Records from a collection

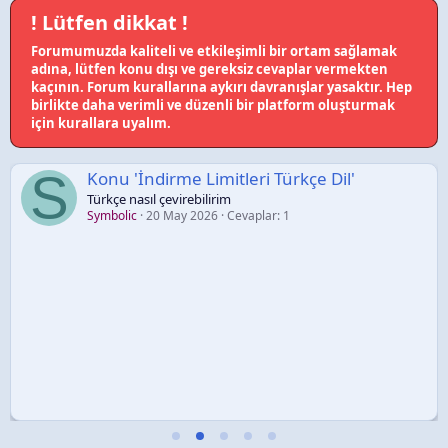
! Lütfen dikkat !
Forumumuzda kaliteli ve etkileşimli bir ortam sağlamak
adına, lütfen konu dışı ve gereksiz cevaplar vermekten
kaçının. Forum kurallarına aykırı davranışlar yasaktır. Hep
birlikte daha verimli ve düzenli bir platform oluşturmak
için kurallara uyalım.
S
Konu 'İndirme Limitleri Türkçe Dil'
Türkçe nasıl çevirebilirim
Symbolic
20 May 2026
Cevaplar: 1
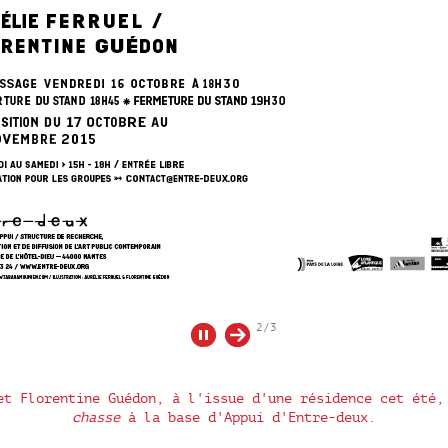
2/3
et Florentine Guédon, à l'issue d'une résidence cet été
chasse
à la base d'Appui d'Entre-deux.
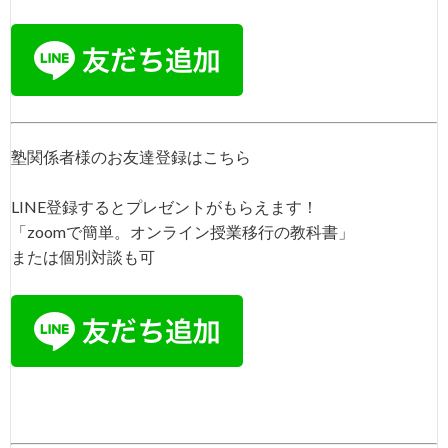
塾関係者様のお友達登録はこちら
LINE登録するとプレゼントがもらえます！
「zoomで簡単。オンライン授業移行の教科書」
または個別対談も可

Exercise goal:
Exact text is required for the lines from the one with "à la base d'Appui d'Entre-deux." through the last line of the entries, both included. Omit pictures.

Exercise result:
à la base d'Appui d'Entre-deux.
塾関係者様のお友達登録はこちら
LINE登録するとプレゼントがもらえます！
「zoomで簡単。オンライン授業移行の教科書」
または個別対談も可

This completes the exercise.